Возле ефрейтора Рябко майор задержался. Они закурили, присев в окопе и пряча цигарки в рукава.
— Жмет немец, — сказал Рябко, — в прошлую ночь соседей три раза атаковал, в эту, говорят, на нас пойдет.
Говорил ефрейтор спокойно, будто и не ему предстояло в эту ночь отбивать атаки противника. Это спокойствие, каким отличались пожилые казаки, всегда удивляло Алемасова. Сам он перед боем волновался, ощущал нервный подъем и тревогу одновременно. Научился скрывать волнение, прятать тревогу, но вот такого естественного спокойствия и даже некоторой отстраненности от предстоящего, какое было у того же ефрейтора Рябко, он не достиг.
— Немец почему ночью стал воевать? — рассуждал между тем Рябко. — А потому, что днем наши на него муху пускают, он от нее не знает, куда деваться.

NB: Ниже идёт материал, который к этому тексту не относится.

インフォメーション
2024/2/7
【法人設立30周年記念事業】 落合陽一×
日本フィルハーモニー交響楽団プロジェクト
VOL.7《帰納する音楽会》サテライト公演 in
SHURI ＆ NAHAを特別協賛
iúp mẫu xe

Алемасов усмехнулся: метко оказал Рябко, он имел в виду нашу авиацию, которая теперь господствовала в воздухе и не давала противнику покоя. Пополнение в последнее время давали скупо, но техники было много.
Прошла по траншее, спеша куда-то, Шура. Рябко проводил ее взглядом, сказал:
— Доброволка наша. У меня дочка такая же: шустрая, беспокойная. Я ее так и зову — дочкой, а она меня батей…

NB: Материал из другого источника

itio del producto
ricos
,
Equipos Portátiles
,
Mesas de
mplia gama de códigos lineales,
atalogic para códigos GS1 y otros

Над траншеями, над холмами с редкими перелесками текла тихая, по-весеннему темная ночь. Где-то справа на темном небе изредка вспыхивали и гасли радуги трассирующих пуль. Где-то далеко — звуки выстрелов не доходили. Алемасова эта тишина тревожила: не к добру. А Рябко, подперев широкой спиной стенку окопа, привычно сидел на корточках, покуривал из рукава и неторопливо говорил:
— Не женское это дело — воевать, а что поделаешь. Такой наш век, что бабе приходится мужскую работу исполнять. Опять же без них и на войне плохо. Мало того, что мужик тебя так и не перевяжет при ранении, как женщина, она еще и слово знает, чтобы душу отогреть. И поглядеть на нее бывает приятно, и для примера не вредно: если женщина военную тягость переносит, то мужику и жаловаться грех… А с Шурой мы на досуге беседуем по душам. Я ей про свою дочку рассказываю, она про свою жизнь. Хлебнула она горюшка. Полная сирота, в неволе два года жила, всякого повидала. Последний год в Польше, у немца-колониста в работницах находилась. Кормили ее там досыта, не били. Работать заставляли много, но это, говорит, ничего, к работе можно привыкнуть. Не могла она привыкнуть, что относились к ней, как к скотине. Для этого колониста, говорит, что корова или лошадь, к примеру, что я — все одно, никакой разницы. Перестала корова доиться, он ее прирежет, выбилась из сил работница, он ее — в лагерь, откуда взял. Может, и прирезал бы, как скотиняку — хлопот меньше, — а не положено, пусть в лагере сама доходит… Вот она и говорит: очень хочется до Германии дойти, поглядеть, что же это за страна такая, где эти колонисты произрастают…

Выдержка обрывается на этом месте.